■ **Extracted entries**
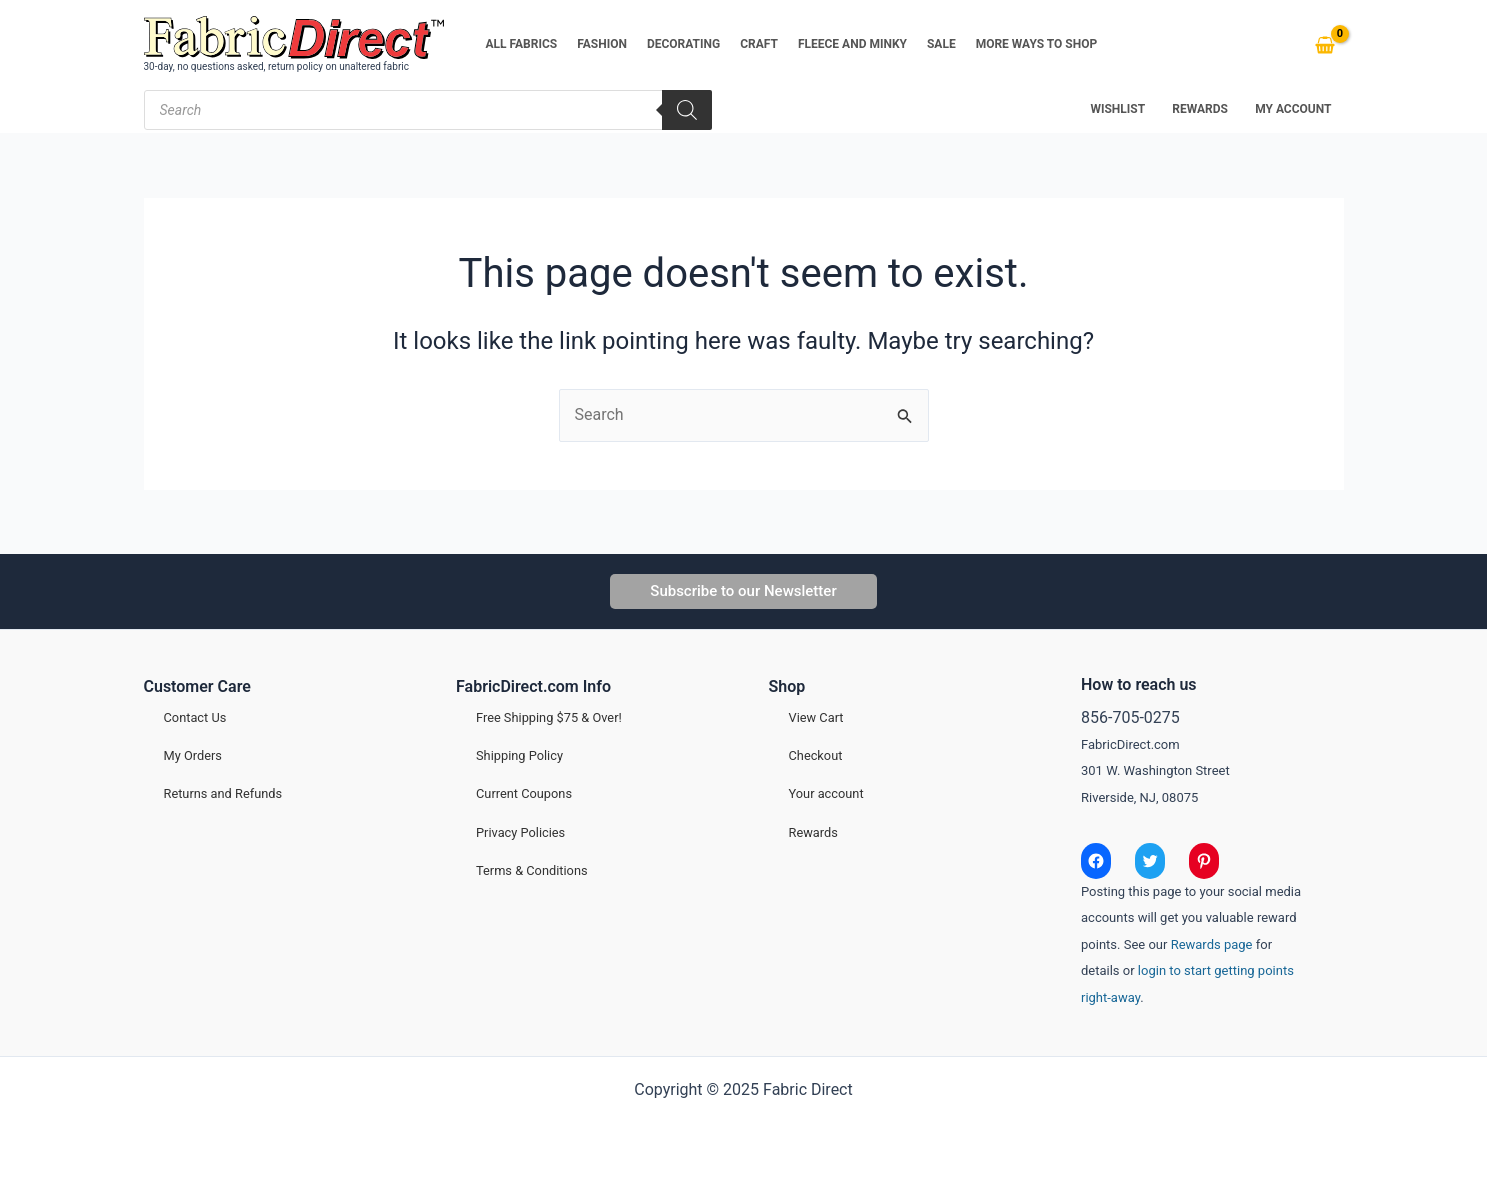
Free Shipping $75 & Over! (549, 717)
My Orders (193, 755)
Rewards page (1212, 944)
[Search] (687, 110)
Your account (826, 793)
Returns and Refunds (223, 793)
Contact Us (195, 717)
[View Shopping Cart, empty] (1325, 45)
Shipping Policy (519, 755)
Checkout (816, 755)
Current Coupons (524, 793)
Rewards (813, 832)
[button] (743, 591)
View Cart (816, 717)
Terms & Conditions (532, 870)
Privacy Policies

...

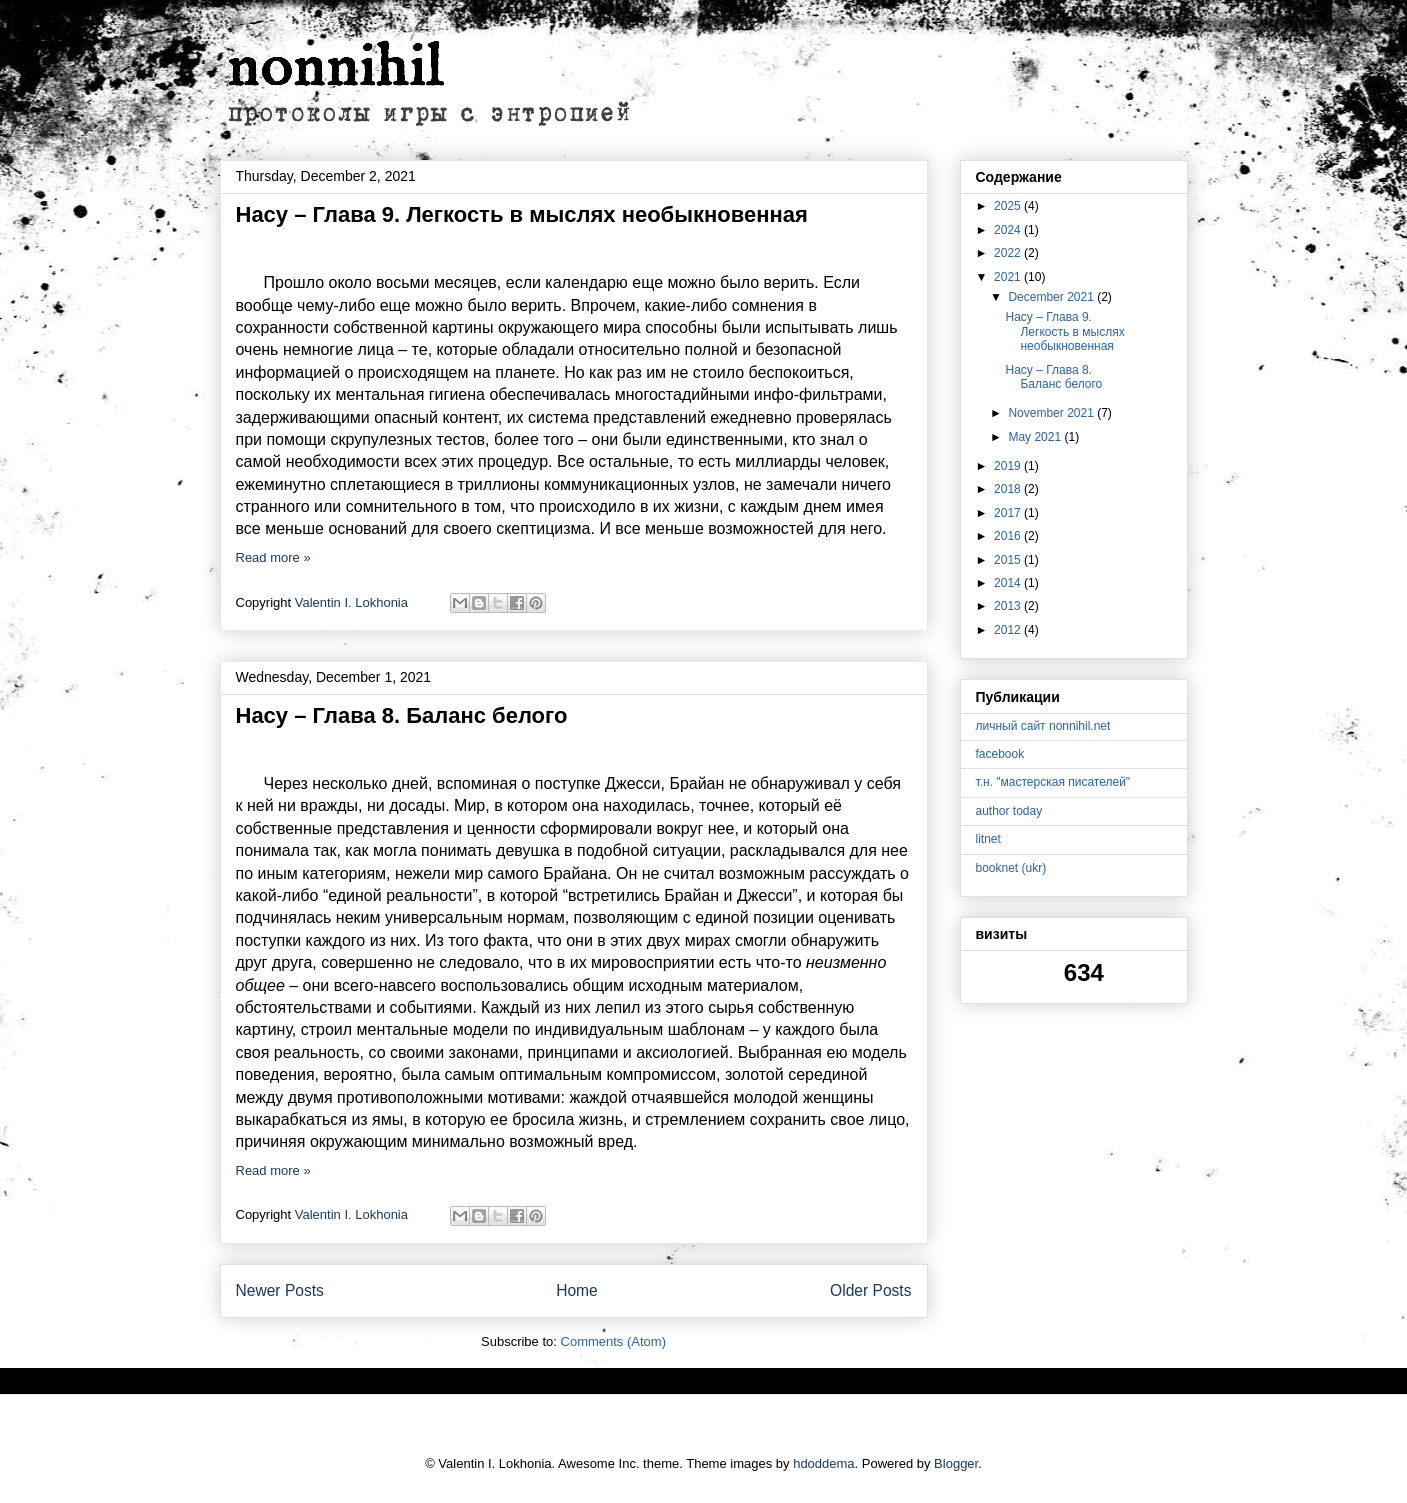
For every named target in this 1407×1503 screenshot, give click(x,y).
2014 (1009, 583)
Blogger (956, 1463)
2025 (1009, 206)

■ **What you should do**
All lines above from the one containing "Free Shipping $75 & Over! (549, 717)" to the one containing "Privacy Policies" must be repeated exactly, both lines included, and no others.

■ **Answer area**
Free Shipping $75 & Over! (549, 717)
My Orders (193, 755)
Rewards page (1212, 944)
[Search] (687, 110)
Your account (826, 793)
Returns and Refunds (223, 793)
Contact Us (195, 717)
[View Shopping Cart, empty] (1325, 45)
Shipping Policy (519, 755)
Checkout (816, 755)
Current Coupons (524, 793)
Rewards (813, 832)
[button] (743, 591)
View Cart (816, 717)
Terms & Conditions (532, 870)
Privacy Policies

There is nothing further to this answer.